So here is the conundrum and paradox. While entrepreneurs are by definition foolhardy men and women who defy the impossible to chase their dreams, the investors who back them seem to be obsessed with weighing the odds rather than bending the odds. They (we?) think about how to mathematically optimize their portfolio size and diversification for returns in terms of chasing for the mythical billion dollar home run (also known as the black swan ) because given their multi-hundred million (or billion) dollar funds, these rare animals are really the only thing that drive an impactful financial outcome. (which help pay for their Maserati’s)   They carefully “prune” their portfolios to double down on black swans and put to bed both failed companies as well as ones that they believe will never “turn” black. Fundamentally, failed ideas deserve to fail – it’s Darwinism – but putting to bed “healthy white swans” seems like a cruel and disrespectful act.
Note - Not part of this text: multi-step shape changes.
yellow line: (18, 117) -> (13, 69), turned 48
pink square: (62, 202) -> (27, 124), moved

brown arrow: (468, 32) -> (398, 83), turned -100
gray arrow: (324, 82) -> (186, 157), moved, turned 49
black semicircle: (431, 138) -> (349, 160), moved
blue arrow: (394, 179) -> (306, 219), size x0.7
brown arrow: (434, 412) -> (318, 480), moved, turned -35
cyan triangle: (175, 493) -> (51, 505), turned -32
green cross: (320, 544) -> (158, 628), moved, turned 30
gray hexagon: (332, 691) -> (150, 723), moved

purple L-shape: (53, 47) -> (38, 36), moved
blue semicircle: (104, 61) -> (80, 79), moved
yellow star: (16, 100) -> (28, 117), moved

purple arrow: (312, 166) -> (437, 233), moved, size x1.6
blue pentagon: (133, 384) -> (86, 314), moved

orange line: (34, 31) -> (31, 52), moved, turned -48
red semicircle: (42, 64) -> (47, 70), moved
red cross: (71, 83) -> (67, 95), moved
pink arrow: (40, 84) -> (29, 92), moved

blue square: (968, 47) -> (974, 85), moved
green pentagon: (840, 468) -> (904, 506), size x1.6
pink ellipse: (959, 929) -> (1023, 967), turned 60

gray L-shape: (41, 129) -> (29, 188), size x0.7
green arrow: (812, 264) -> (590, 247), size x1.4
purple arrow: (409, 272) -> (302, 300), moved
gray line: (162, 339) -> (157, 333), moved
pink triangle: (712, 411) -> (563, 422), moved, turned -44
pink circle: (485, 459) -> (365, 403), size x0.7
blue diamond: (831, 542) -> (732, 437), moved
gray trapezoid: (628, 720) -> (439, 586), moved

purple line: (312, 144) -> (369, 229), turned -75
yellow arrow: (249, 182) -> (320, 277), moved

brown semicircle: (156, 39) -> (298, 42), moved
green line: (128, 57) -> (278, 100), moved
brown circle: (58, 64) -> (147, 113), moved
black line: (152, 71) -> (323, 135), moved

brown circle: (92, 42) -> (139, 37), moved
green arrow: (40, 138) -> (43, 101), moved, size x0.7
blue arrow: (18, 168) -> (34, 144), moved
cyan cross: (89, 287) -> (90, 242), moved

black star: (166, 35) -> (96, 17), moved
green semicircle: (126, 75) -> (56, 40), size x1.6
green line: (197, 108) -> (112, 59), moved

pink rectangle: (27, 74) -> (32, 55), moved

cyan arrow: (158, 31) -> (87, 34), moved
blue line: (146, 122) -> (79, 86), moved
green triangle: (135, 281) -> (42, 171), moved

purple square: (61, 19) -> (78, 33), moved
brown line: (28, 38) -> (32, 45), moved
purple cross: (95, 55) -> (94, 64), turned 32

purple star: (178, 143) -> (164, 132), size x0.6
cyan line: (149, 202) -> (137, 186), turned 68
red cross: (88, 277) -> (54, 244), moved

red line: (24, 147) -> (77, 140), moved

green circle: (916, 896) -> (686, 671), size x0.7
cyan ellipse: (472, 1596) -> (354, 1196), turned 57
Are investors supposed to treat entrepreneurs as just numbers, a series of bets, a stack of chips on the roulette table?  Doesn’t every entrepreneur’s dream deserve the chance to be fulfilled? While SOME venture capitalists get rich on their management fees, entrepreneurs are asked (and gladly volunteer) to empty college savings accounts, give up the most lucrative portion of their careers, live off ramen, and bet it all on black.  There is no portfolio.  There is no turning back. There is no alternative outcome. Its a game where the heroes are asked to kill King Wart with just 3 lives while everyone else gets to hit reset over and over again.

BUT venture capitalists have to answer to their investors as well – and the only outcome these investors care about are financially driven.  This is a business after all. So where is the middle ground?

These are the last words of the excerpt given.